I counted 1288 bits of state stored for the (flexible definition of) session,
and 5,240 bits of persistent state stored. Outside the scope of the P3P spec
(and the subject of a real shoot-out at that circa-IE5.5 meeting) was linkage
to data obtained by other means (e.g., Axion). All we were able to impose on
the doubleclick-esque model was cookes couldn't be both policy A and policy B,
the two meta data policy descriptions would have to be encoded on seperate
cookies.

Now what did the WaPo resident rocket scientist write about cookies?
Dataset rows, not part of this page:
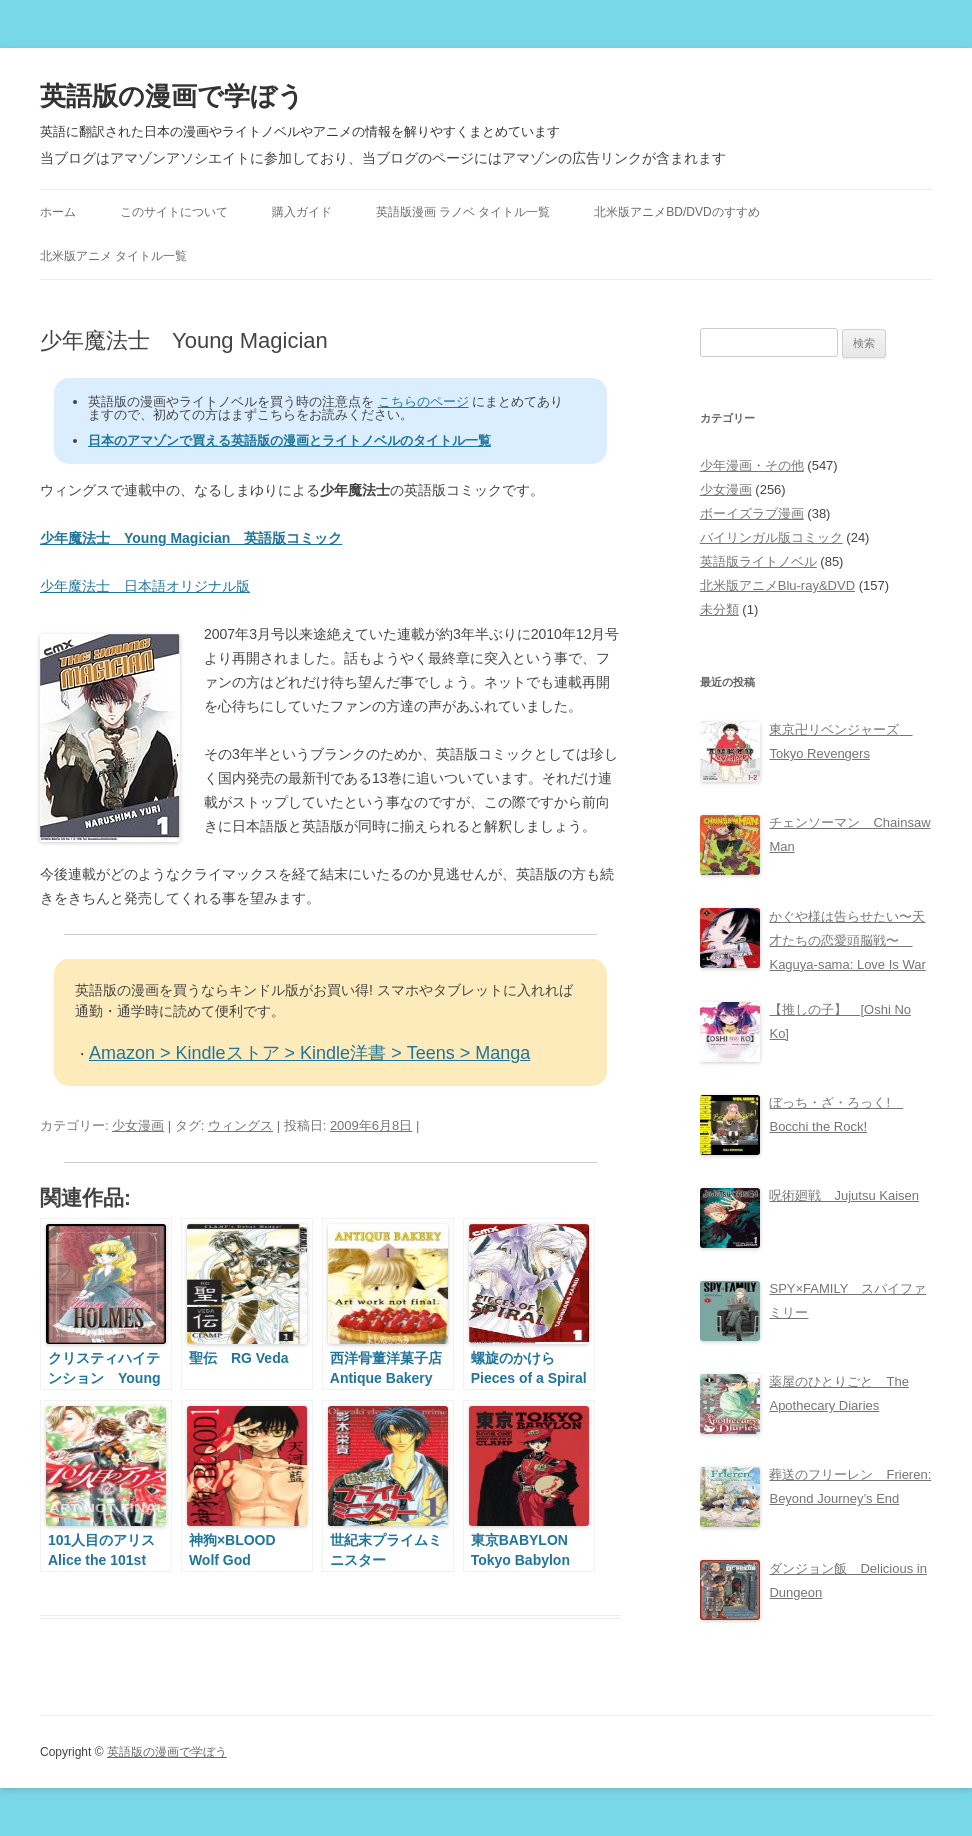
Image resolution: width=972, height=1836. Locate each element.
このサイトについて (174, 212)
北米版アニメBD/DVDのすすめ (676, 212)
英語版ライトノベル (758, 561)
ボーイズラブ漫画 (752, 513)
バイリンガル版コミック (771, 537)
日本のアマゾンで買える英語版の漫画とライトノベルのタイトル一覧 (289, 440)
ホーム (58, 212)
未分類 (719, 609)
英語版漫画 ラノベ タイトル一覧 (463, 212)
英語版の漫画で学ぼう (172, 96)
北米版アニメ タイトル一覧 (113, 256)
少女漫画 (138, 1125)
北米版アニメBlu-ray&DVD (777, 585)
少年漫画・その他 (752, 465)
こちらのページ (423, 401)
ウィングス (240, 1125)
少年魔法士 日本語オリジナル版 (145, 586)
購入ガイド (302, 212)
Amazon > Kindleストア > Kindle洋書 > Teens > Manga (309, 1053)
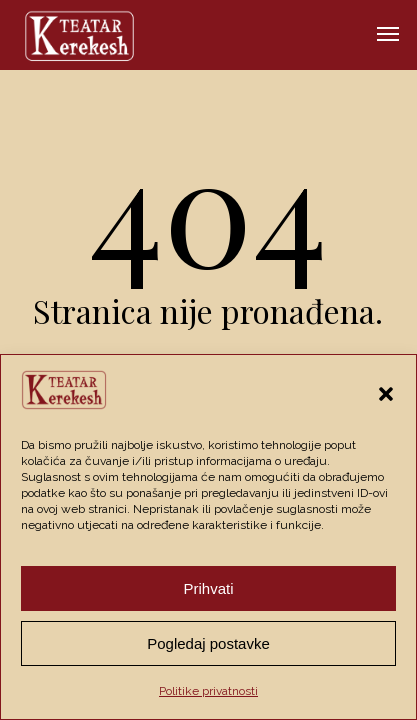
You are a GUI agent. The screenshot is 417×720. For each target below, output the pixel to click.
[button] (386, 394)
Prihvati (208, 588)
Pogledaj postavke (208, 643)
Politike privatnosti (208, 691)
	One thing you don't need to worry about on the Web -- contrary to
	what some security programs suggest -- is browser cookies. These
	small, inert text files are placed on your computer by most Web
	sites to customize your use of them; for example, The Post's site
	uses cookies to store registration info. These site-specific cookies
	are harmless.

	Other, "third-party" cookies are set by ad networks to track ad
	viewership across multiple sites. They also pose no security threat.
	They do raise some privacy issues, but they can be easily blocked
	by any new browser without impeding your Web use. In either case,
	fretting over the nonexistent threat of cookies is a pointless
	distraction.

I'm so relieved. That was just one page view.

Time for some soy milk to wash down all those cookies.

Eric

P.S. I lost the arguement with the rest of the P3P tech team that dropping
the last octet in a dotted quad didn't really provide address anonymity.